Medya mensuplarının artık emekli olmuş isimlerinin de dahil olduğu genişletilmiş bir “ulusal güvenlik cemaati” denilen bir yapı vardır Washington’da. Bunun içinde derin devlet hassasiyetine sahip olan unsurlar, Başkan Trump’ın davranışlarıyla, kararlarıyla bir grup aşırı sağ seçmeni tatmin etme uğruna Amerika’nın uzun vadeli çıkarlarını riske attığını, her geçen gün ülkeyi ve dünyayı bir savaşa sürüklediğini düşünmeye başladılar.

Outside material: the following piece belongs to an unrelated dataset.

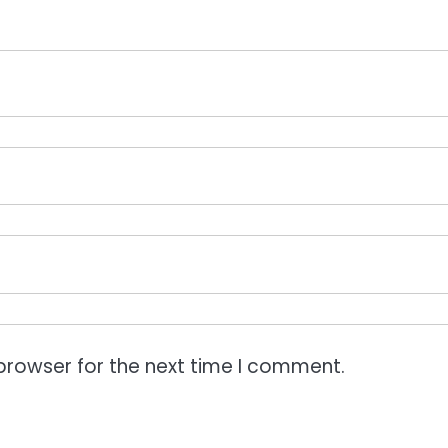
browser for the next time I comment.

Geçtiğimiz günlerde bu gruptan öne çıkan bazı isimlerin, iki partiden de kendileriyle aynı düşünen insanlarla, hem Demokrat hem de Cumhuriyetçi Parti’den eski başkanlarla görüşüp Amerikan Anayasası’nın 25’inci maddesi uyarınca ruhsal dengesizliğinden dolayı ülkeyi tehlikeye attığı gerekçesiyle Trump’ın görevden alınması sürecini başlatmak için destek aradıkları belirtildi.
SON KARARIN ARDINDAN BAŞLADI
Trump’ın Kuzey Kore’yle bir nükleer savaşa istekliymiş gibi davranması, hatta bunu davet eder bir şekilde konuşması, ulusal güvenlik camiası içinde uzun süredir rahatsızlığa yol açmıştı. Ancak derin devlet içindeki unsurların Trump’ı gözden çıkarması, Kudüs hakkında kendinden önceki tüm başkanlardan farklı karar alması nedeniyle oldu.

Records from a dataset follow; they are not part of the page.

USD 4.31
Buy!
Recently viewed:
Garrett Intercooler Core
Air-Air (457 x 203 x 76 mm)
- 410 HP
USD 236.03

Bu karardan önce İngiltere’de faşist bir akımın, Müslüman karşıtı ırkçı ve yalan videolarını yeniden sosyal medyada paylaşması, Washington’da hem hayret hem de panik yaratmışken üstüne bir de ABD’nin tüm Müslüman dünyayı karşısına alması anlamına gelen Kudüs kararı gelince derin devlet unsurları, “Artık yeter, kırmızı çizgi buraya kadar” deyip harekete geçmeye karar verdi.
Amerikan Anayasası’nın 25’inci maddesi, eğer başkanların ruh sağlığı ülkenin güvenliğini, toplumun huzurunu tehlikeye atmaya başlayacak kadar bozulmuşsa onun görevden el çektirilmesine imkân tanıyor.